Division of Biostatistics and Epidemiology, Medical University of South Carolina, Charleston, SC 29425, USA.
Stat Med. 2011 Jul 30;30(17):2070-80. doi: 10.1002/sim.4069. Epub 2011 Feb 23.
Currently many dose-finding clinical trial designs, including the continual reassessment method (CRM) and the standard ' 3 + 3' design, dichotomize toxicity outcomes based on the pre-specified dose-limiting toxicity (DLT) criteria. This loss of information is particularly inefficient due to the small sample sizes in phase I trials. Common Toxicity Criteria (CTCAEv3.0) classify adverse events into grades 1-5, which range from 1 as a mild adverse event to 5 as death related to an adverse event. In this paper, we extend the CRM to include ordinal toxicity outcomes as specified by CTCAEv3.0 using the proportional odds model (POM) and compare results with the dichotomous CRM. A sensitivity analysis of the new design compares various target DLT rates, sample sizes, and cohort sizes. This design is also assessed under various dose-toxicity relationship models including POMs as well as those that violate the proportional odds assumption. A simulation study shows that the proportional odds CRM performs as well as the dichotomous CRM on all criteria compared (including safety criteria such as percentage of patients treated at highly toxic or suboptimal dose levels) and with improved estimation of the maximum tolerated dose when the PO assumption is not violated. These findings suggest that it is beneficial to incorporate ordinal toxicity endpoints into phase I trial designs.

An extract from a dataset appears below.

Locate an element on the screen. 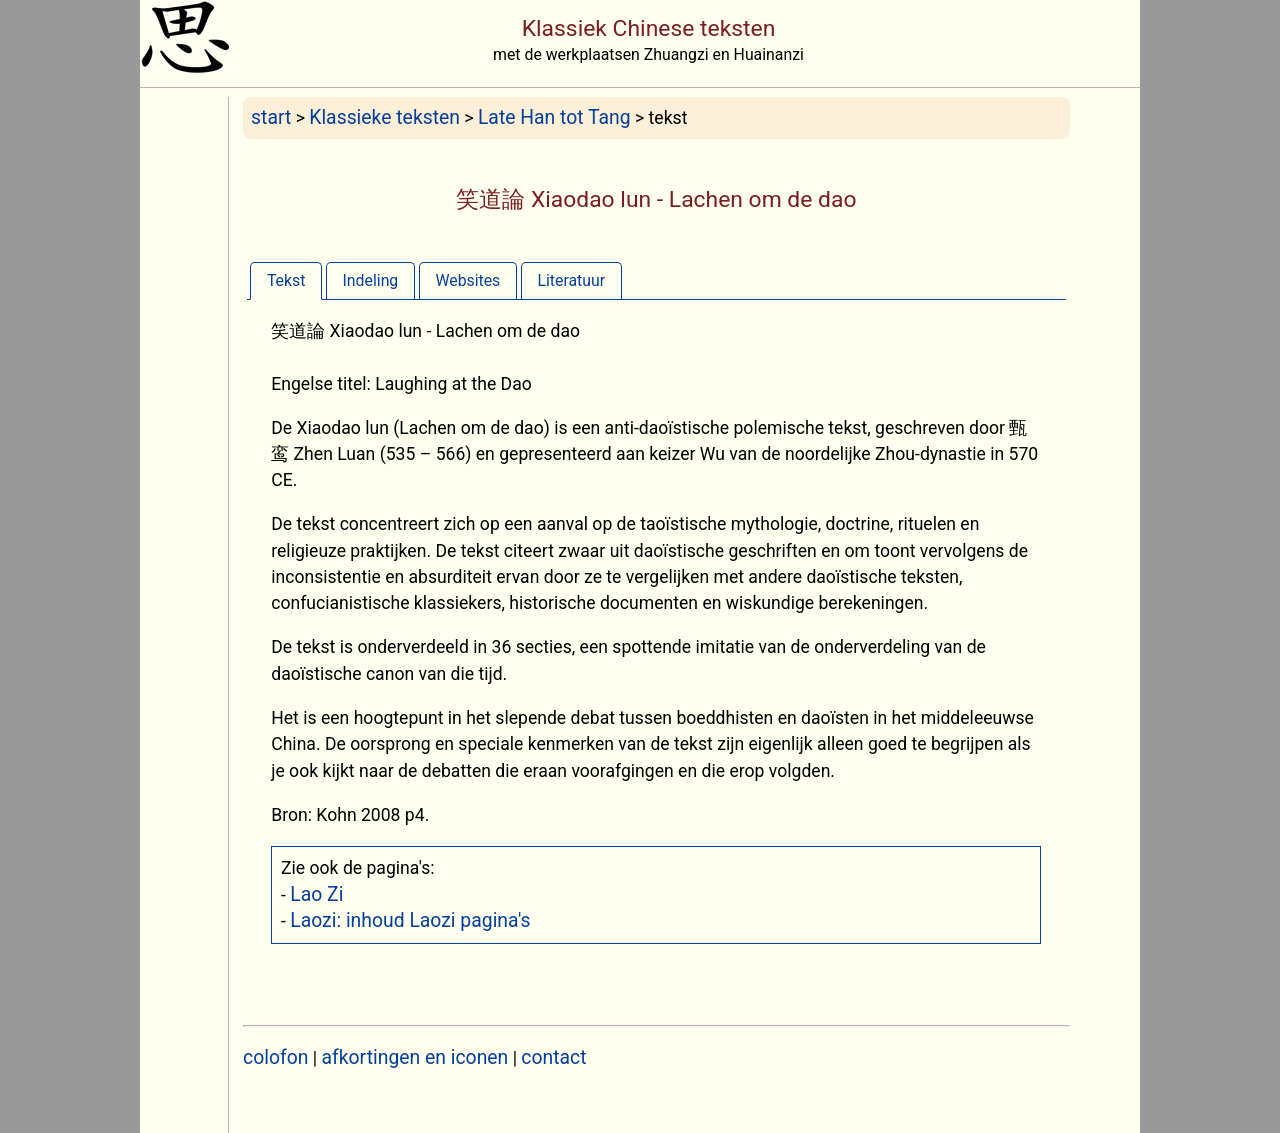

目前,许多剂量探索临床试验设计,包括连续再评估方法(CRM)和标准的“3+3”设计,都是根据预先指定的剂量限制毒性(DLT)标准将毒性结果二值化。由于 I 期试验的样本量较小,这种信息丢失特别低效。常见毒性标准(CTCAEv3.0)将不良事件分为 1-5 级,从 1 级表示轻度不良事件到 5 级表示与不良事件相关的死亡。在本文中,我们使用比例优势模型(POM)将 CRM 扩展为包括 CTCAEv3.0 规定的有序毒性结果,并将结果与二值化 CRM 进行比较。新设计的敏感性分析比较了各种目标 DLT 率、样本量和队列大小。该设计还在各种剂量-毒性关系模型下进行评估,包括 POM 以及违反比例优势假设的模型。一项模拟研究表明,在所有比较的标准(包括安全性标准,如接受高毒性或次优剂量水平治疗的患者百分比)上,比例优势 CRM 与二值化 CRM 表现相当,并且在未违反 PO 假设时,对最大耐受剂量的估计有所改善。这些发现表明,将有序毒性终点纳入 I 期临床试验设计是有益的。